At 6:42 PM, Blogger Wulfgang said...

Orange;

What more can be said about the dire situation created by limited number of ventilators, that your first article doesn’t already point out: a severe pandemic would force hospitals and the medical staff to make gut wrenching decisions. A sick individual who has the best realistic chance to survive will most likely be given access to a ventilator, while those who unfortunately possess or manifest medical “exclusion criteria” (cardiac problems, cancer, severe burns, organ failure, or other severe chronic problems), would probably not ever see one. This makes perfect sense to me, providing there are uniform published guidelines and they are consistently and fairly applied, during the national emergency. Without rules and established procedures for ventilators, hospitals better seriously arm themselves – the first guy who has a loved one who is dying is gonna pull out his equalizer.

I found “Dreamers” comment about his Pandemic Ventilator Project quite fascinating and accurate. Tip: he/she should phone 281- 483-3809, and they might get some valuable technical assistance (and interest in building an inexpensive prototype model). There is currently a “revolution” going on with computer powered devices or software programs, that enable technology breakthroughs in everything from medicine (physical enhancers, bionics) to manufacturing. The “da Vinci system”, for example allows doctors to operate on patients tele-remotely with exquisite precision. Inexpensive and cutting edge multicore chips produced by Intel and AMD, provide plenty of processing power to easily handle the multi-computing tasks of an inexpensive ventilator.
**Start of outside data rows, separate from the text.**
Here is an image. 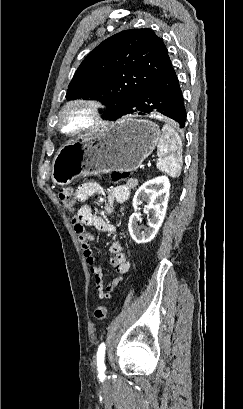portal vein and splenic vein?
<instances>
[{"label": "portal vein and splenic vein", "mask_w": 243, "mask_h": 409, "mask_svg": "<svg viewBox=\"0 0 243 409\" xmlns=\"http://www.w3.org/2000/svg\"><path fill=\"white\" fill-rule=\"evenodd\" d=\"M148 166H151V164H150V163H148Z\"/></svg>", "instance_id": "1"}]
</instances>
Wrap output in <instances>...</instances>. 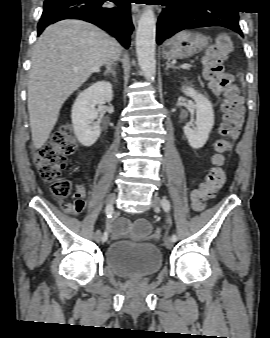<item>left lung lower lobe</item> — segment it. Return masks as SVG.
<instances>
[{"instance_id":"1","label":"left lung lower lobe","mask_w":270,"mask_h":338,"mask_svg":"<svg viewBox=\"0 0 270 338\" xmlns=\"http://www.w3.org/2000/svg\"><path fill=\"white\" fill-rule=\"evenodd\" d=\"M238 22V11L225 9L220 2L168 0L158 19L156 40L161 44L179 31L204 26H222L242 35Z\"/></svg>"}]
</instances>
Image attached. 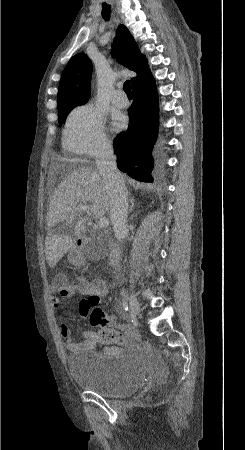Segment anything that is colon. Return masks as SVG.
Masks as SVG:
<instances>
[{
	"instance_id": "obj_1",
	"label": "colon",
	"mask_w": 245,
	"mask_h": 450,
	"mask_svg": "<svg viewBox=\"0 0 245 450\" xmlns=\"http://www.w3.org/2000/svg\"><path fill=\"white\" fill-rule=\"evenodd\" d=\"M77 291L90 294L89 303L85 307L88 312L90 323L93 327L100 328L93 333V337L102 344H122L125 342L124 336L117 332L114 327L118 324L114 316L107 314L98 306V300L93 297L94 285L87 275H79L70 280ZM122 329L127 333H132L129 325H121Z\"/></svg>"
}]
</instances>
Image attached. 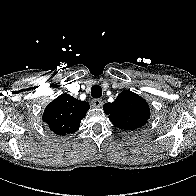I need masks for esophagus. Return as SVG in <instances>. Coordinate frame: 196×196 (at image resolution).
Listing matches in <instances>:
<instances>
[{
    "label": "esophagus",
    "mask_w": 196,
    "mask_h": 196,
    "mask_svg": "<svg viewBox=\"0 0 196 196\" xmlns=\"http://www.w3.org/2000/svg\"><path fill=\"white\" fill-rule=\"evenodd\" d=\"M91 104H92L93 107H101L103 102H102L101 99H93L91 101Z\"/></svg>",
    "instance_id": "obj_1"
}]
</instances>
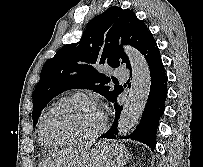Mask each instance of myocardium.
I'll return each mask as SVG.
<instances>
[{
    "label": "myocardium",
    "mask_w": 203,
    "mask_h": 167,
    "mask_svg": "<svg viewBox=\"0 0 203 167\" xmlns=\"http://www.w3.org/2000/svg\"><path fill=\"white\" fill-rule=\"evenodd\" d=\"M76 101H83L86 102L88 104H90L92 107H94L101 115V124L98 127V129L96 131H94L93 133H91L88 136L82 137V138H76V139H68V140H62V139H56L51 137L46 130V122L48 120V118L55 113L56 111H58L59 109H61L62 107H64L67 104L76 102ZM107 124V119L105 114L98 108V106L96 105V103L86 94L83 93H77L74 94L72 96L63 98L62 100H60L58 103H56L53 107H51L43 116L41 122H40V131L41 134L43 136V138L53 144L56 145H74V144H83V143H87V142H91L95 139H97L104 131L105 127Z\"/></svg>",
    "instance_id": "myocardium-1"
}]
</instances>
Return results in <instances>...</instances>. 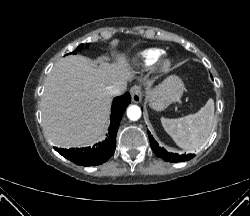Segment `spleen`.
Instances as JSON below:
<instances>
[{"label": "spleen", "mask_w": 250, "mask_h": 216, "mask_svg": "<svg viewBox=\"0 0 250 216\" xmlns=\"http://www.w3.org/2000/svg\"><path fill=\"white\" fill-rule=\"evenodd\" d=\"M164 130L182 149L195 151L206 143L214 123V101L209 99L197 113L176 119L161 118Z\"/></svg>", "instance_id": "3e777b00"}]
</instances>
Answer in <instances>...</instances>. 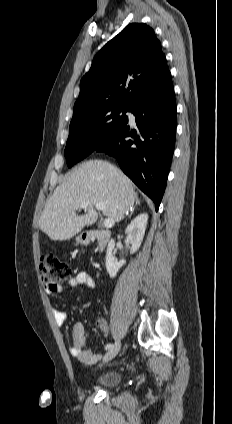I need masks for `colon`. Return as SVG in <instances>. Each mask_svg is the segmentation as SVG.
<instances>
[{
    "instance_id": "1",
    "label": "colon",
    "mask_w": 232,
    "mask_h": 424,
    "mask_svg": "<svg viewBox=\"0 0 232 424\" xmlns=\"http://www.w3.org/2000/svg\"><path fill=\"white\" fill-rule=\"evenodd\" d=\"M40 274L43 285L55 289L62 281L71 275V266L68 262L59 259L54 254H44L40 259Z\"/></svg>"
}]
</instances>
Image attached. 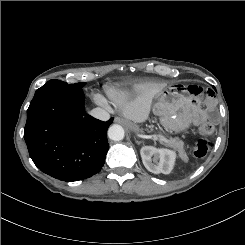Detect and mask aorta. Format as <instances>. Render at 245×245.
I'll return each instance as SVG.
<instances>
[{
    "label": "aorta",
    "mask_w": 245,
    "mask_h": 245,
    "mask_svg": "<svg viewBox=\"0 0 245 245\" xmlns=\"http://www.w3.org/2000/svg\"><path fill=\"white\" fill-rule=\"evenodd\" d=\"M124 129L118 124H114L108 129V137L114 141H120L124 138Z\"/></svg>",
    "instance_id": "762f6f07"
}]
</instances>
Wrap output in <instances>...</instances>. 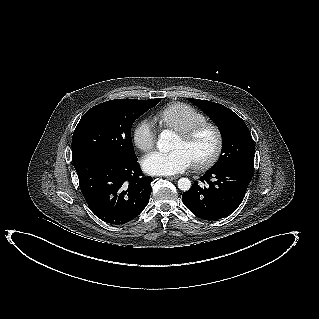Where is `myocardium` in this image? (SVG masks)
<instances>
[{
    "label": "myocardium",
    "mask_w": 319,
    "mask_h": 319,
    "mask_svg": "<svg viewBox=\"0 0 319 319\" xmlns=\"http://www.w3.org/2000/svg\"><path fill=\"white\" fill-rule=\"evenodd\" d=\"M204 130H209L212 132L214 136V147L207 158L192 162L194 168L198 170L209 169L220 158L222 150H223V143H224L221 129L216 124L205 121V122L197 123L187 129L177 132V135L180 136L183 140L190 141Z\"/></svg>",
    "instance_id": "myocardium-1"
}]
</instances>
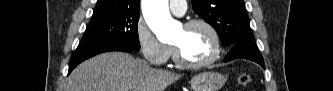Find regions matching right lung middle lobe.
<instances>
[{
	"instance_id": "dd1d6c3e",
	"label": "right lung middle lobe",
	"mask_w": 333,
	"mask_h": 91,
	"mask_svg": "<svg viewBox=\"0 0 333 91\" xmlns=\"http://www.w3.org/2000/svg\"><path fill=\"white\" fill-rule=\"evenodd\" d=\"M138 20L139 12L94 17L81 44L118 43L139 50Z\"/></svg>"
}]
</instances>
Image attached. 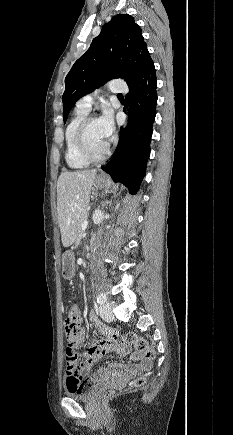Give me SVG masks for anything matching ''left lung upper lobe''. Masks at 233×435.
Here are the masks:
<instances>
[{
	"label": "left lung upper lobe",
	"instance_id": "left-lung-upper-lobe-1",
	"mask_svg": "<svg viewBox=\"0 0 233 435\" xmlns=\"http://www.w3.org/2000/svg\"><path fill=\"white\" fill-rule=\"evenodd\" d=\"M152 63L141 28L134 18L128 14L114 16L65 78L64 123L82 96L114 78L125 79L131 85Z\"/></svg>",
	"mask_w": 233,
	"mask_h": 435
}]
</instances>
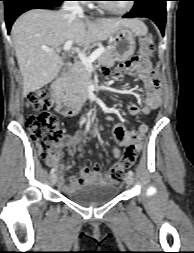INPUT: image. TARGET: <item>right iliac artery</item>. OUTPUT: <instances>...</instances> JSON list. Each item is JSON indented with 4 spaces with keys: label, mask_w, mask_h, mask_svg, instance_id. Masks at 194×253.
Segmentation results:
<instances>
[{
    "label": "right iliac artery",
    "mask_w": 194,
    "mask_h": 253,
    "mask_svg": "<svg viewBox=\"0 0 194 253\" xmlns=\"http://www.w3.org/2000/svg\"><path fill=\"white\" fill-rule=\"evenodd\" d=\"M55 170H56L55 168H52L51 171H50V173L54 174Z\"/></svg>",
    "instance_id": "1"
}]
</instances>
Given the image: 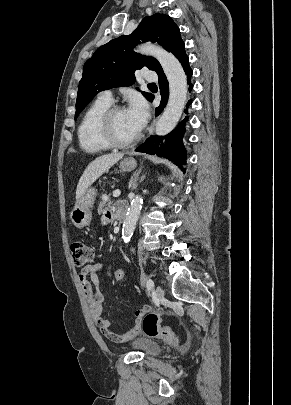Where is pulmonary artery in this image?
Here are the masks:
<instances>
[{"instance_id": "obj_1", "label": "pulmonary artery", "mask_w": 291, "mask_h": 405, "mask_svg": "<svg viewBox=\"0 0 291 405\" xmlns=\"http://www.w3.org/2000/svg\"><path fill=\"white\" fill-rule=\"evenodd\" d=\"M143 77H144V79L146 81H149V82H153V81H156L158 79L157 74L154 71H151V70H146L144 72V74H143ZM99 99H101V100H103L105 102H108V103H112L113 102V96H112L111 91H109V90L103 91L100 94Z\"/></svg>"}]
</instances>
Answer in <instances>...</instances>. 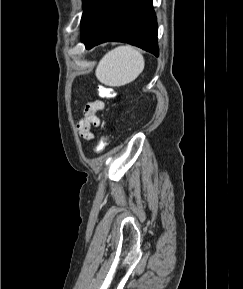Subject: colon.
<instances>
[{
    "label": "colon",
    "instance_id": "1",
    "mask_svg": "<svg viewBox=\"0 0 243 289\" xmlns=\"http://www.w3.org/2000/svg\"><path fill=\"white\" fill-rule=\"evenodd\" d=\"M98 93L104 99H110V98H113L115 96V91L113 88L107 87V86H102V85L98 86ZM107 143H108V136L103 135L100 138L95 151L97 153L103 152L107 146Z\"/></svg>",
    "mask_w": 243,
    "mask_h": 289
}]
</instances>
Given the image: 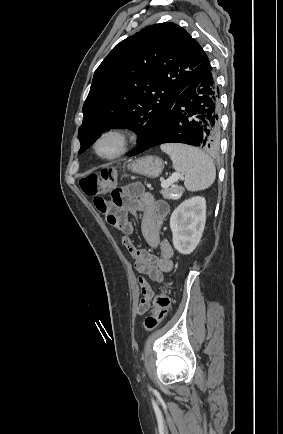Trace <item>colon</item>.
I'll list each match as a JSON object with an SVG mask.
<instances>
[{"instance_id":"colon-1","label":"colon","mask_w":283,"mask_h":434,"mask_svg":"<svg viewBox=\"0 0 283 434\" xmlns=\"http://www.w3.org/2000/svg\"><path fill=\"white\" fill-rule=\"evenodd\" d=\"M116 181V171L111 168L102 170L100 173H92L80 179V187L83 193L90 197L113 188ZM170 306L168 288L164 285L153 299L151 313L144 319V328L147 332L155 330L166 317Z\"/></svg>"}]
</instances>
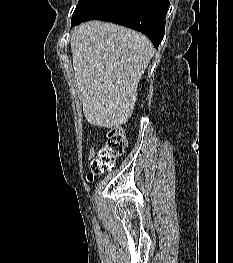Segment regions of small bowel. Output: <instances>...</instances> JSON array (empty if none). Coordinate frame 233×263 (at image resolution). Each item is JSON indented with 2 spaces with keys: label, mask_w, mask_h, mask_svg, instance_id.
<instances>
[{
  "label": "small bowel",
  "mask_w": 233,
  "mask_h": 263,
  "mask_svg": "<svg viewBox=\"0 0 233 263\" xmlns=\"http://www.w3.org/2000/svg\"><path fill=\"white\" fill-rule=\"evenodd\" d=\"M95 156V148H90L89 150V158H93Z\"/></svg>",
  "instance_id": "small-bowel-1"
}]
</instances>
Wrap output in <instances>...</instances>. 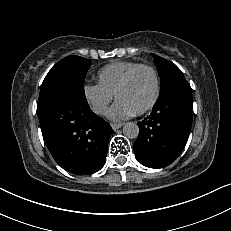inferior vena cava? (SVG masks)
Listing matches in <instances>:
<instances>
[{
  "mask_svg": "<svg viewBox=\"0 0 231 231\" xmlns=\"http://www.w3.org/2000/svg\"><path fill=\"white\" fill-rule=\"evenodd\" d=\"M93 109H94V112H95V113H100V114L103 113V112L105 111V107L102 106V105L96 106V107H94Z\"/></svg>",
  "mask_w": 231,
  "mask_h": 231,
  "instance_id": "inferior-vena-cava-1",
  "label": "inferior vena cava"
}]
</instances>
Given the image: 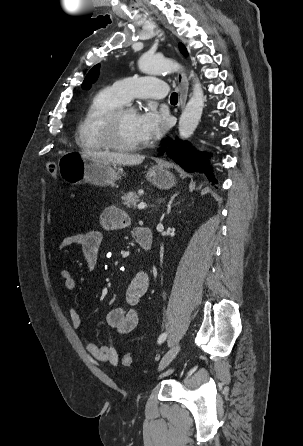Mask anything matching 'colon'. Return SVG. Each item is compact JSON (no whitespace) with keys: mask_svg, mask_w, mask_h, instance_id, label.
<instances>
[{"mask_svg":"<svg viewBox=\"0 0 303 446\" xmlns=\"http://www.w3.org/2000/svg\"><path fill=\"white\" fill-rule=\"evenodd\" d=\"M48 169L52 176H58V169L53 162L48 163ZM120 362L123 366L129 367L132 364V357L130 353H125L121 356Z\"/></svg>","mask_w":303,"mask_h":446,"instance_id":"5ec220e1","label":"colon"}]
</instances>
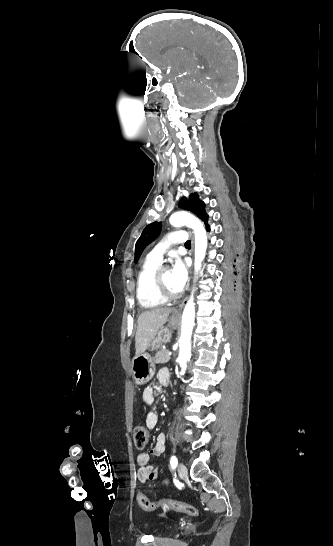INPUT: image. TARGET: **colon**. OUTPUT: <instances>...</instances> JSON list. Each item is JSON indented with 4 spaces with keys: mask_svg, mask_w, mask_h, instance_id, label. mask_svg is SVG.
<instances>
[{
    "mask_svg": "<svg viewBox=\"0 0 333 546\" xmlns=\"http://www.w3.org/2000/svg\"><path fill=\"white\" fill-rule=\"evenodd\" d=\"M149 440H150V433L146 427L142 425H137L134 427L133 441H134V445L136 449L138 450L144 449L148 445ZM137 498H138V503L140 507L144 511L150 512V511L156 510L159 507H163V508H168L171 510L183 512L190 516L199 515V511L196 507L184 502L167 499V498L161 499L159 501H151L142 493H139Z\"/></svg>",
    "mask_w": 333,
    "mask_h": 546,
    "instance_id": "colon-1",
    "label": "colon"
}]
</instances>
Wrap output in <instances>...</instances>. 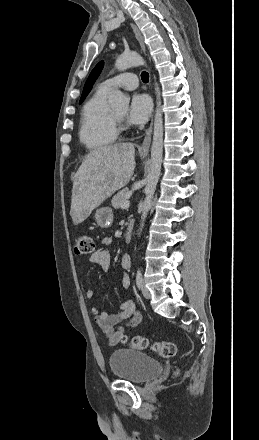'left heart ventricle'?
<instances>
[{
	"label": "left heart ventricle",
	"instance_id": "obj_1",
	"mask_svg": "<svg viewBox=\"0 0 259 440\" xmlns=\"http://www.w3.org/2000/svg\"><path fill=\"white\" fill-rule=\"evenodd\" d=\"M118 116H120V117H124V115H125V113H126V111L125 110H118V111H116L115 112Z\"/></svg>",
	"mask_w": 259,
	"mask_h": 440
}]
</instances>
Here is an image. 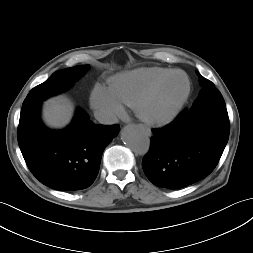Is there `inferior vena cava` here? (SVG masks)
Masks as SVG:
<instances>
[{
    "label": "inferior vena cava",
    "mask_w": 253,
    "mask_h": 253,
    "mask_svg": "<svg viewBox=\"0 0 253 253\" xmlns=\"http://www.w3.org/2000/svg\"><path fill=\"white\" fill-rule=\"evenodd\" d=\"M94 117L101 124L111 125L118 122L117 117L113 113L105 110H96L94 112Z\"/></svg>",
    "instance_id": "1"
}]
</instances>
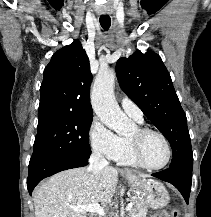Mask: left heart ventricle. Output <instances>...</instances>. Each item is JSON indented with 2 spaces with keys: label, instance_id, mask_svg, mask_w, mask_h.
<instances>
[{
  "label": "left heart ventricle",
  "instance_id": "left-heart-ventricle-1",
  "mask_svg": "<svg viewBox=\"0 0 211 217\" xmlns=\"http://www.w3.org/2000/svg\"><path fill=\"white\" fill-rule=\"evenodd\" d=\"M135 134L136 131H134L130 137ZM142 154L148 165L159 166L166 161L167 147L161 137L155 134H150L143 141Z\"/></svg>",
  "mask_w": 211,
  "mask_h": 217
}]
</instances>
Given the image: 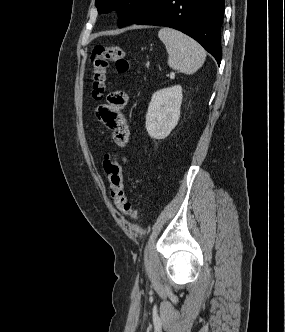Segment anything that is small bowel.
I'll return each instance as SVG.
<instances>
[{"instance_id":"c3829d8e","label":"small bowel","mask_w":285,"mask_h":332,"mask_svg":"<svg viewBox=\"0 0 285 332\" xmlns=\"http://www.w3.org/2000/svg\"><path fill=\"white\" fill-rule=\"evenodd\" d=\"M127 102V93L117 90L109 95L108 103L96 109L97 119L112 131L113 141L120 148L128 144L130 137L129 127L123 114Z\"/></svg>"}]
</instances>
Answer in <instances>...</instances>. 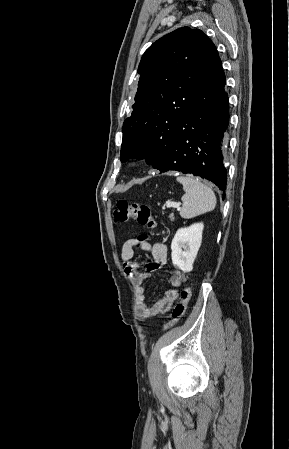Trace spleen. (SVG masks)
<instances>
[{
	"label": "spleen",
	"mask_w": 289,
	"mask_h": 449,
	"mask_svg": "<svg viewBox=\"0 0 289 449\" xmlns=\"http://www.w3.org/2000/svg\"><path fill=\"white\" fill-rule=\"evenodd\" d=\"M177 181L183 185L180 216L190 219L214 210L216 196L211 188L191 176H178Z\"/></svg>",
	"instance_id": "3e777b00"
}]
</instances>
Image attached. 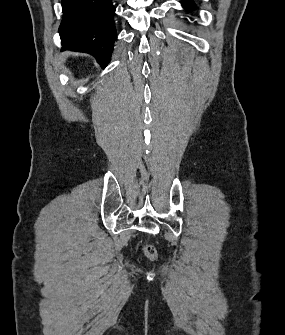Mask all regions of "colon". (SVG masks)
I'll list each match as a JSON object with an SVG mask.
<instances>
[{"mask_svg":"<svg viewBox=\"0 0 285 335\" xmlns=\"http://www.w3.org/2000/svg\"><path fill=\"white\" fill-rule=\"evenodd\" d=\"M143 252L145 256L151 260L157 257V250L153 245L146 244L143 246Z\"/></svg>","mask_w":285,"mask_h":335,"instance_id":"1","label":"colon"}]
</instances>
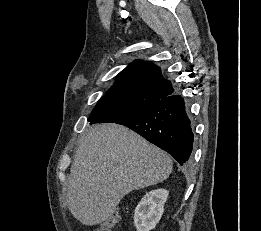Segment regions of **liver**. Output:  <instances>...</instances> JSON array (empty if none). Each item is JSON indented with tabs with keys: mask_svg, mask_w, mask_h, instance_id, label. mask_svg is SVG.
Here are the masks:
<instances>
[{
	"mask_svg": "<svg viewBox=\"0 0 261 231\" xmlns=\"http://www.w3.org/2000/svg\"><path fill=\"white\" fill-rule=\"evenodd\" d=\"M171 172L170 156L135 132L115 123L95 125L74 156L68 208L82 224H100L126 194L160 183Z\"/></svg>",
	"mask_w": 261,
	"mask_h": 231,
	"instance_id": "liver-1",
	"label": "liver"
}]
</instances>
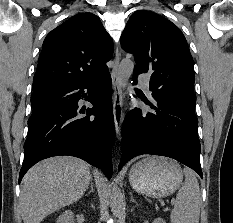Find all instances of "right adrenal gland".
I'll use <instances>...</instances> for the list:
<instances>
[{
	"instance_id": "right-adrenal-gland-1",
	"label": "right adrenal gland",
	"mask_w": 233,
	"mask_h": 223,
	"mask_svg": "<svg viewBox=\"0 0 233 223\" xmlns=\"http://www.w3.org/2000/svg\"><path fill=\"white\" fill-rule=\"evenodd\" d=\"M92 179H93V177H90V191H88V193H86V195H89V193H94Z\"/></svg>"
}]
</instances>
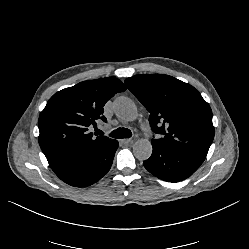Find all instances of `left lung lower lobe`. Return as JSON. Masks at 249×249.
Wrapping results in <instances>:
<instances>
[{
  "label": "left lung lower lobe",
  "mask_w": 249,
  "mask_h": 249,
  "mask_svg": "<svg viewBox=\"0 0 249 249\" xmlns=\"http://www.w3.org/2000/svg\"><path fill=\"white\" fill-rule=\"evenodd\" d=\"M153 152L144 167L154 176L168 182H179L191 176L205 157L158 144L152 139Z\"/></svg>",
  "instance_id": "0a47b994"
}]
</instances>
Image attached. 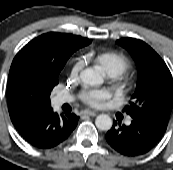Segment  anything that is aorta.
I'll return each mask as SVG.
<instances>
[{"instance_id":"obj_1","label":"aorta","mask_w":173,"mask_h":170,"mask_svg":"<svg viewBox=\"0 0 173 170\" xmlns=\"http://www.w3.org/2000/svg\"><path fill=\"white\" fill-rule=\"evenodd\" d=\"M81 81L88 86H98L102 84V76L93 69H84L80 72ZM113 121L110 116L106 114L98 115L95 119V125L99 130L108 131L111 129Z\"/></svg>"}]
</instances>
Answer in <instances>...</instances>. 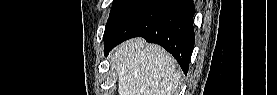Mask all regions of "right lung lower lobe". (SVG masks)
Returning a JSON list of instances; mask_svg holds the SVG:
<instances>
[{
  "mask_svg": "<svg viewBox=\"0 0 277 95\" xmlns=\"http://www.w3.org/2000/svg\"><path fill=\"white\" fill-rule=\"evenodd\" d=\"M194 13L192 0H146L104 40V53L141 36L164 47L187 73L195 39Z\"/></svg>",
  "mask_w": 277,
  "mask_h": 95,
  "instance_id": "1",
  "label": "right lung lower lobe"
}]
</instances>
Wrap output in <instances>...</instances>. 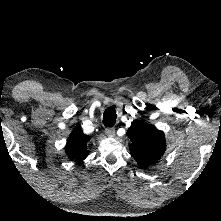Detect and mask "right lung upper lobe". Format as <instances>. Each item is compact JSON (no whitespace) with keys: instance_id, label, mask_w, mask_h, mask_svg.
Instances as JSON below:
<instances>
[{"instance_id":"obj_1","label":"right lung upper lobe","mask_w":221,"mask_h":221,"mask_svg":"<svg viewBox=\"0 0 221 221\" xmlns=\"http://www.w3.org/2000/svg\"><path fill=\"white\" fill-rule=\"evenodd\" d=\"M90 138V136L85 135L79 128L74 129L65 147L68 157L75 162L84 160L88 155L87 146Z\"/></svg>"}]
</instances>
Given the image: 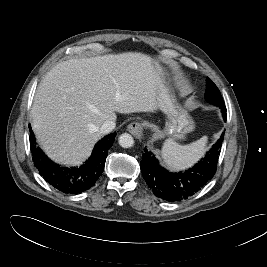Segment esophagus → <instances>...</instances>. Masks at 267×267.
Returning a JSON list of instances; mask_svg holds the SVG:
<instances>
[{
	"label": "esophagus",
	"mask_w": 267,
	"mask_h": 267,
	"mask_svg": "<svg viewBox=\"0 0 267 267\" xmlns=\"http://www.w3.org/2000/svg\"><path fill=\"white\" fill-rule=\"evenodd\" d=\"M128 131L136 138L143 136V126L140 122H132L128 125Z\"/></svg>",
	"instance_id": "obj_1"
}]
</instances>
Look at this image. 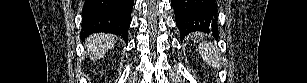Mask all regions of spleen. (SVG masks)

I found your “US officials launch bird flu stockpile in Thailand” article rather interesting: this is apparently the first of three (sizable) US funded supply stockpiles popping up in the Asia area. I wonder how many stockpiles of similar decontamination suits and specimen kits exist in the US, and where are they located ? Very interesting that our government will openly supply this information and provide assistance to foreign countries, but not divulge any of this same information to its own citizens. My guess as to what is prompting this sudden assistance, is the following statement from the CIDRAP article: “FAO said…high viral loads circulating among birds in Indonesia are creating fertile grounds for H5N1 mutation”. (this is the first time I have seen this concerning statement from the FAO publicized – unless I’m losing my mind).

Finally, in your Orlando Sentinel article, there is this alarmist (but accurate) statement from the 96 year old resident whose father was killed by the Great Influenza Pandemic of 1918: “the world doesn’t know fear and fright any more”. A pandemic on the scale of 1918, or worse, could in fact occur at any time, given the deplorable state of H5N1 conditions in China and Asia. There is actually very little anyone can do to stop it.

The fact that the CDC has “designated a special team of influenza, quarantine, healthcare quality, communications, logistics and legal ‘specialists’ to assist staff members actively engaged in a simulated emergency pandemic exercise”, because there is a “tyranny of the urgent that overcomes the groups” – is extremely discomforting. This can be definately interpreted to mean that the front line workers of the exercise have the responsibility to run the exercise, but are not being empowered with the authority to make real time decisions, and that the real decision makers are the “special team”, or the “over-seer’s”. This scheme shows a terrible lack of confidence. The CDC should take note this simple observation: all 50 states and their EOC’s, including key government agencies and the DOD representing regions of the US should be mandatory participants of the exercises; and there should be a clear well-understood chain-of-command and authority that everybody recognizes.

During a real national pandemic emergency crisis, a “special CDC team of overseer’s and decision makers” will end up pretty much worthless and non-value added – just a bunch of bureaucrats covering their behinds, in my view.